Targeting of tumor antigen CD38 and stress antigens MICA/B by CAR T cells provides a unique approach for the comprehensive treatment of multiple myeloma Free

Introduction: Recently approved autologous chimeric antigen receptor (CAR) T-cell therapies (Abecma® and Carvykti®) have demonstrated clear clinical benefit for patients with relapsed/refractory multiple myeloma (MM) with initial response rates ranging between 73-98%. Unfortunately, many of these patients ultimately relapse, often as the result of antigen shedding and tumor heterogeneity, tumor microenvironment suppression, and poor CAR T-cell functional persistence, highlighting the need for alternative therapies that can simultaneously mitigate and overcome these tumor-intrinsic and -extrinsic challenges. Furthermore, broad patient access of patient- and donor-derived CAR T cells are limited by manufacturing challenges and the use of conditioning chemotherapy.

Methods FT836 is an iPSC-derived CAR T cell that uniquely targets the conserved α3 domain of the inducible stress ligands MICA/B, enabling broad recognition of both hematologic and solid tumors. The unique engineered elements of FT836 further enable (i) multi-antigen targeting by antibody-dependent cellular cytotoxicity (ADCC) in combination with the high-affinity non-cleavable CD16a Fc receptor (hnCD16) and therapeutic monoclonal antibodies (e.g. sarclisa and daratumumab), (ii) functional persistence in an allogeneic setting without the reliance on conditioning chemotherapy using dual Sword and Shield^TM engineering, incorporating a synthetic alloimmune defense receptor (ADR) that selectively eliminates 4-1BB+ alloreactive immune cells and genetic deletion of CD58 to avoid recognition by host immune cells, and (iii) improved tumor homing and resistance to immunosuppression via expression of the chemokine receptor CXCR2 and the TGFβ signal redirection receptor, respectively.

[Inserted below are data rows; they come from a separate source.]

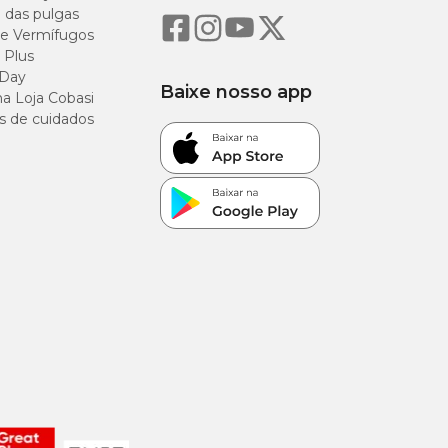
o das pulgas
e Vermífugos
 Plus
 Day
Baixe nosso app
a Loja Cobasi
s de cuidados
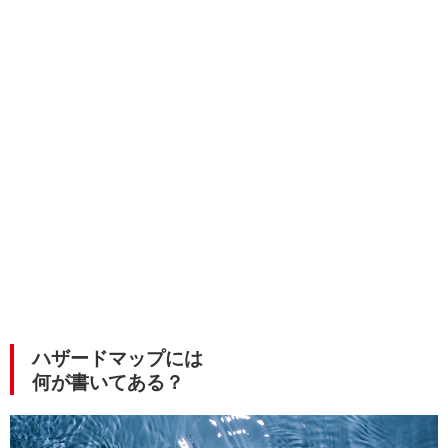
ハザードマップには
何が書いてある？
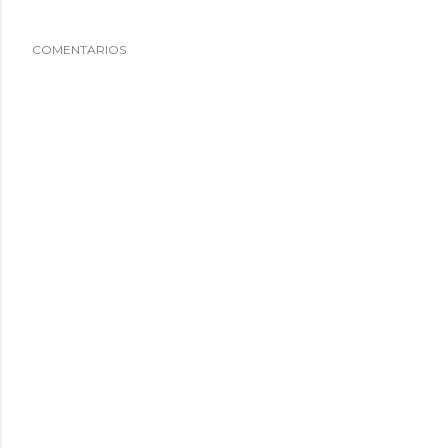
COMENTARIOS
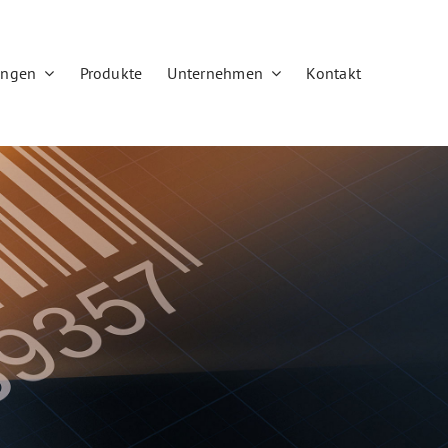
ungen
Produkte
Unternehmen
Kontakt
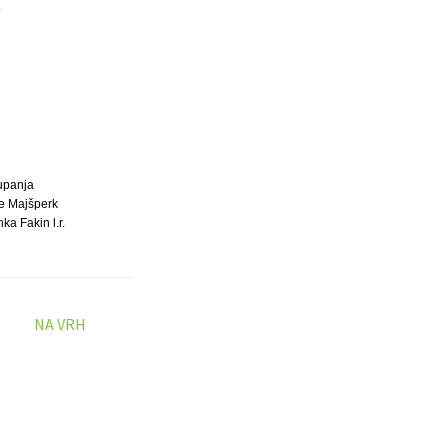
.
upanja
e Majšperk
nka Fakin l.r.
NA VRH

Results Analysis of MM at both the mRNA and protein level revealed MICA/B and CD38 to be highly enriched with comprehensive disease coverage, as demonstrated by i) the Cancer Cell Line Encyclopedia (median Log₂(TPM+1) MICA/B: 4.39 and CD38:5.022), ii) primary multiple myeloma patient samples (MMRF-CoMMpass, Skerget et al. 2024; median Log₂(TPM+1) MICA/B: 4.23 and CD38: 7.64), and iii) surface expression analysis of a panel of multiple myeloma cancer cell lines, including RPMI-8226, NCI-H929, OPM2, and MM.1s. In vitro cytotoxicity assays exhibited dose-dependent killing in combination with CD38 antibodies (daratumumab and sarclisa), uniquely enabling multi-antigen targeting through both innate and adaptive immunity (CAR+ADCC). Importantly, unlike NKG2D-mediated cytotoxicity, the presence of soluble MICA/B did not impact the anti-tumor efficacy of FT836. In a xenograft model of solid tumor using RPMI-8226, the tumor burden was effectively controlled by FT836 and the depth of response was extended when combined with daratumumab, underscoring the potential for potent and effective control of MM using FT836 by simultaneously targeting MICA/B and CD38 antigens.

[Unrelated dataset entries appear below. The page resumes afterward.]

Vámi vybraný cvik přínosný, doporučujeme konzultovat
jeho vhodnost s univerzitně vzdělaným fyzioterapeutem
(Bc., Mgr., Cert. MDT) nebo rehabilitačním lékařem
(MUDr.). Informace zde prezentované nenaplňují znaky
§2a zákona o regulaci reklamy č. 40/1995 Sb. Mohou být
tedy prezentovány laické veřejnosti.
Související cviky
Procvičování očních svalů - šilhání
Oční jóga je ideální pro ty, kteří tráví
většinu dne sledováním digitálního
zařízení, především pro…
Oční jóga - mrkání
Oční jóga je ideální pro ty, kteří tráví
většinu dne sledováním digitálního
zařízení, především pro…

In a two-way MLR assay against a panel of HLA-mismatched PBMC donors, FT836 limited the generation of alloreactive immune cells (4x, p<0.0005) and demonstrated significantly enhanced functional persistence (21x, p<0001), displaying the utility of Sword and Shield^TM engineering compared to control. Similarly, in the presence of HLA-mismatched PBMCs previously primed to react to product material to represent a supraphysiological allogeneic environment, FT836 demonstrated improved functional persistence (3x, p<0.01), eliminated reactive allogeneic cells (3x, p<0.05), and maintained potent anti-MICA/B CAR-mediated anti-tumor activity compared to control.

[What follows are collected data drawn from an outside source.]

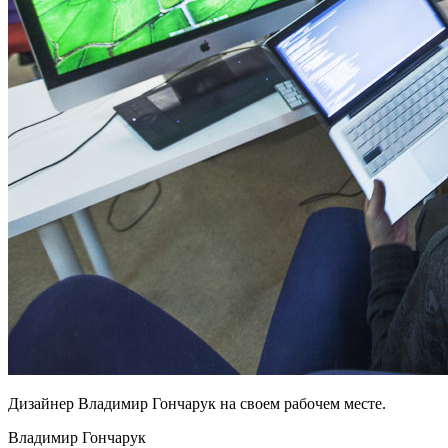
Дизайнер Владимир Гончарук на своем рабочем месте.
Владимир Гончарук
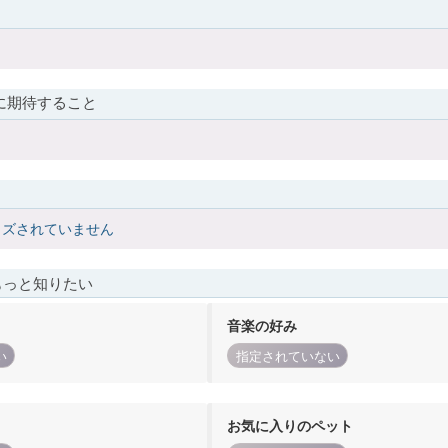
に期待すること
イズされていません
もっと知りたい
音楽の好み
い
指定されていない
お気に入りのペット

Conclusion The data demonstrates that FT836 mediates potent and comprehensive control of MM without the need for intense conditioning chemotherapy, and that its depth of coverage can be uniquely enhanced in combination with therapeutics antibodies. As an off-the-shelf CAR T-cell therapy derived from a multiplex-engineered iPSC master cell bank, FT836 is scalable and cost-effective, with the potential to broadly and effectively treat patients with MM.